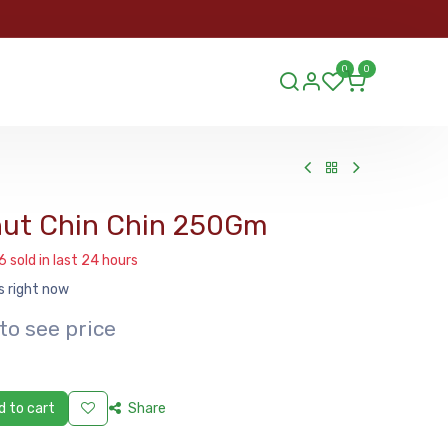
ORDER
0
0
ds.lu
nut Chin Chin 250Gm
6 sold in last 24 hours
s right now
to see price
 to cart
Share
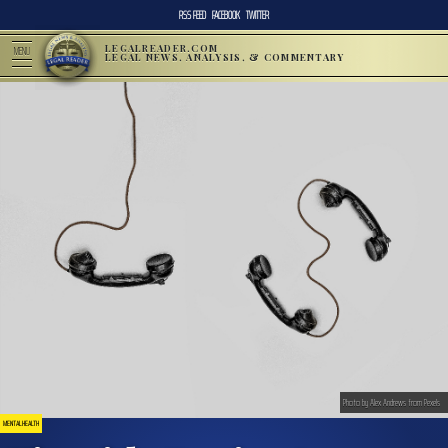
RSS FEED
FACEBOOK
TWITTER
LEGALREADER.COM
MENU
LEGAL NEWS, ANALYSIS, & COMMENTARY
Photo by Alex Andrews from Pexels
MENTAL HEALTH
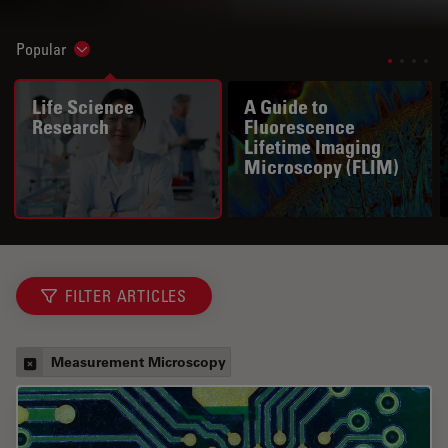
Popular
Show subnavigation
Life Science
A Guide to
Research
Fluorescence
Lifetime Imaging
Microscopy (FLIM)
FILTER ARTICLES
Measurement Microscopy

## Task brief
Omit the pictures and reproduce the remaining material above exactly.

## Answer for this exercise
ORDER
0
0
ds.lu
nut Chin Chin 250Gm
6 sold in last 24 hours
s right now
to see price
 to cart
Share
RSS FEED
FACEBOOK
TWITTER
LEGALREADER.COM
MENU
LEGAL NEWS, ANALYSIS, & COMMENTARY
Photo by Alex Andrews from Pexels
MENTAL HEALTH
Popular
Show subnavigation
Life Science
A Guide to
Research
Fluorescence
Lifetime Imaging
Microscopy (FLIM)
FILTER ARTICLES
Measurement Microscopy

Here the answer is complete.